Daarentegen is Frederic Chopin heel bescheiden gebleven, wel verscheen in societies en is helaas jong gestorven, hij trad nauwelijks op en volstond zijn virtuositeit op alles wat voorhanden was en met name zijn kleine Pleyel en concertgrand van Erard.

Van de franse componisten en pianisten, daar kun je eindeloos over schrijven, gemakshalve verwijs naar de reeds vele beken de publicaties, met grote zekerheid kun je vaststellen, dat franse muziek het best klinkt op een Pleyel of zijn concurrent Erard. De musici waren bijzonder gebaat bij de uiteenlopende modellen van Pleyel, om er een paar grote franse componisten te noemen, Erik Satie, Claude Debussy, Maurice Ravel, Cesar Franck, Gabriel Fauree en Francis Poulenc.

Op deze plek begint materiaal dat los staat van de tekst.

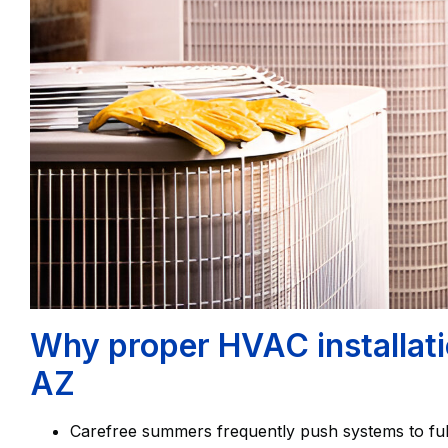
Why proper HVAC installati
AZ
Carefree summers frequently push systems to ful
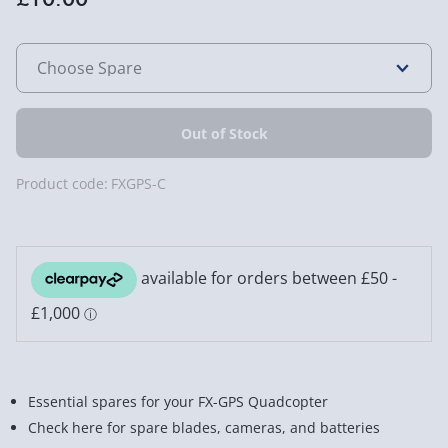
Product code:
FXGPS-C
Essential spares for your FX-GPS Quadcopter
Check here for spare blades, cameras, and batteries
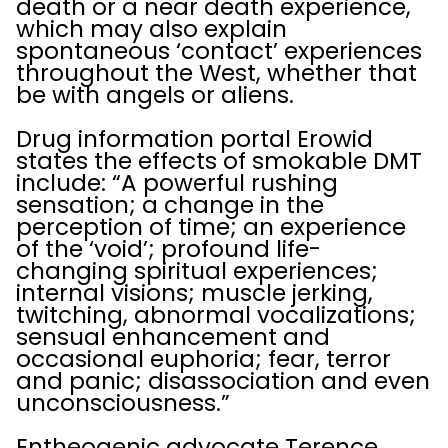
death or a near death experience,
which may also explain
spontaneous ‘contact’ experiences
throughout the West, whether that
be with angels or aliens.
Drug information portal Erowid
states the effects of smokable DMT
include: “A powerful rushing
sensation; a change in the
perception of time; an experience
of the ‘void’; profound life-
changing spiritual experiences;
internal visions; muscle jerking,
twitching, abnormal vocalizations;
sensual enhancement and
occasional euphoria; fear, terror
and panic; disassociation and even
unconsciousness.”
Entheogenic advocate Terence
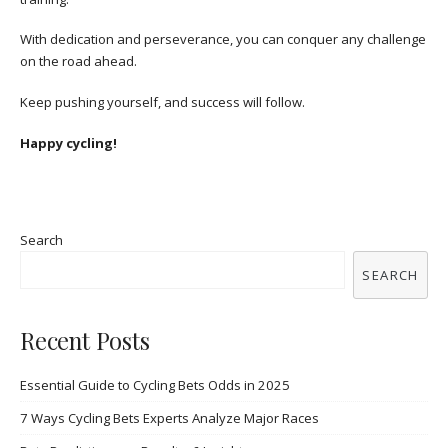
With dedication and perseverance, you can conquer any challenge
on the road ahead.
Keep pushing yourself, and success will follow.
Happy cycling!
Search
SEARCH
Recent Posts
Essential Guide to Cycling Bets Odds in 2025
7 Ways Cycling Bets Experts Analyze Major Races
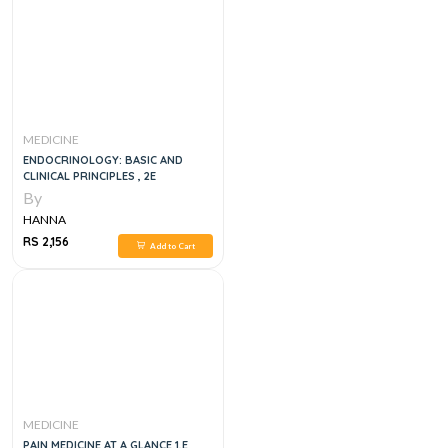
MEDICINE
ENDOCRINOLOGY: BASIC AND
CLINICAL PRINCIPLES , 2E
By
HANNA
RS 2,156
Add to Cart
MEDICINE
PAIN MEDICINE AT A GLANCE 1,E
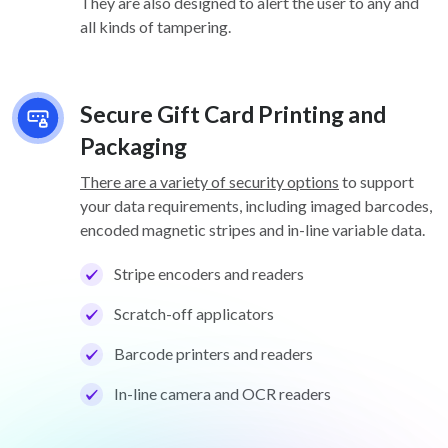
They are also designed to alert the user to any and
all kinds of tampering.
Secure Gift Card Printing and
Packaging
There are a variety of security options
to support
your data requirements, including imaged barcodes,
encoded magnetic stripes and in-line variable data.
Stripe encoders and readers
Scratch-off applicators
Barcode printers and readers
In-line camera and OCR readers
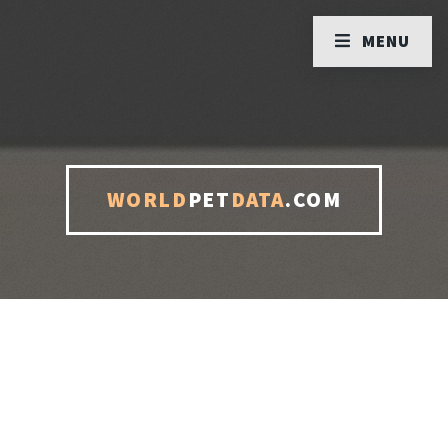
MENU
WORLD
PET
DATA
.COM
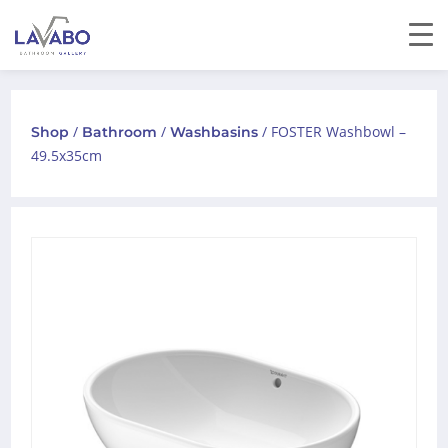
/
/
/ FOSTER Washbowl –
Shop
Bathroom
Washbasins
49.5x35cm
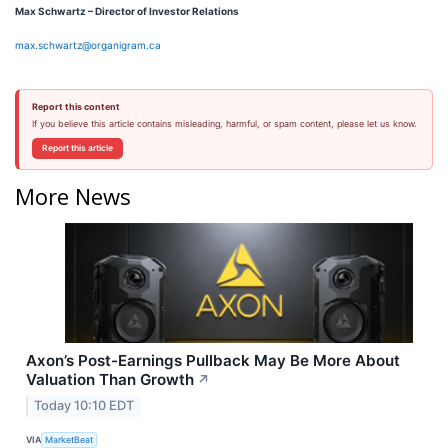
Max Schwartz – Director of Investor Relations
max.schwartz@organigram.ca
Report this content
If you believe this article contains misleading, harmful, or spam content, please let us know.
Report this article
More News
Axon’s Post-Earnings Pullback May Be More About
Valuation Than Growth
↗
Today 10:10 EDT
VIA
MarketBeat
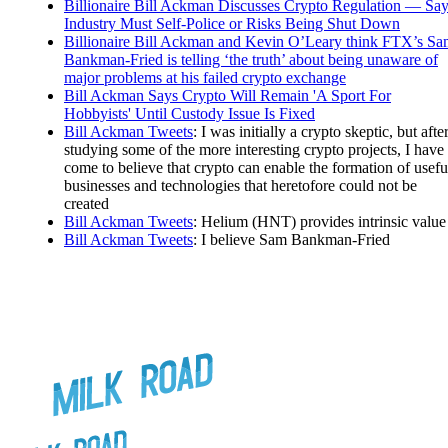
Billionaire Bill Ackman Discusses Crypto Regulation — Sa
Industry Must Self-Police or Risks Being Shut Down
Billionaire Bill Ackman and Kevin O’Leary think FTX’s S
Bankman-Fried is telling ‘the truth’ about being unaware of
major problems at his failed crypto exchange
Bill Ackman Says Crypto Will Remain 'A Sport For
Hobbyists' Until Custody Issue Is Fixed
Bill Ackman Tweets
: I was initially a crypto skeptic, but afte
studying some of the more interesting crypto projects, I have
come to believe that crypto can enable the formation of usefu
businesses and technologies that heretofore could not be
created
Bill Ackman Tweets
: Helium (HNT) provides intrinsic value
Bill Ackman Tweets
: I believe Sam Bankman-Fried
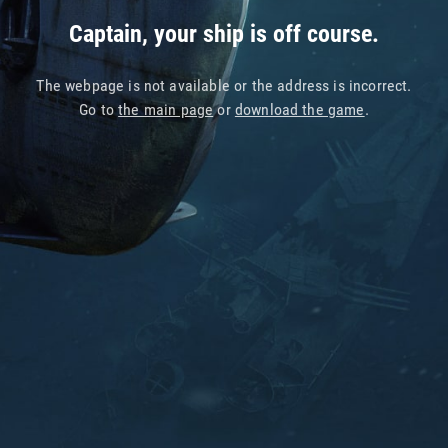
Captain, your ship is off course.
The webpage is not available or the address is incorrect.
Go to
the main page
or
download the game
.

Net zoals de schrijver van dit verhaal zelf, die van jongs af aan al met de piano te maken kreeg en heel zijn leven er meer om de piano heen loopt, dan dat hij er op speelt. Hij is bijzonder trots op zijn Duitse Haake Hanover, geproduceerd tussen 1880 en 1900 en nog bijna dagelijks ontzettend zijn best doet. De gedroomde concertpianist zal hij nooit worden, maar mensen ontroeren, dan kan hij als geen ander met zijn schilderijen en pianospel, als hij op dreef is.

Hierbij spreek ik de wens uit, dat er weer nieuwe handwerklieden zullen blijven opstaan om de virtuozen te bedienen in hun ontwikkeling, mogelijk dat de geschiedenis zich zal herhalen.

De vondst van Veerle Deknopper waarmee mijn verhaal begon, schrijft nu geschiedenis in het muziekcafe te Mechelen in Belgie.
Hopelijk krijgt haar initiatief in dit cafe, straks als het weer kan, heel veel bezoek en blijvend belangstelling, met name voor de wegstervende analoge handarbeid.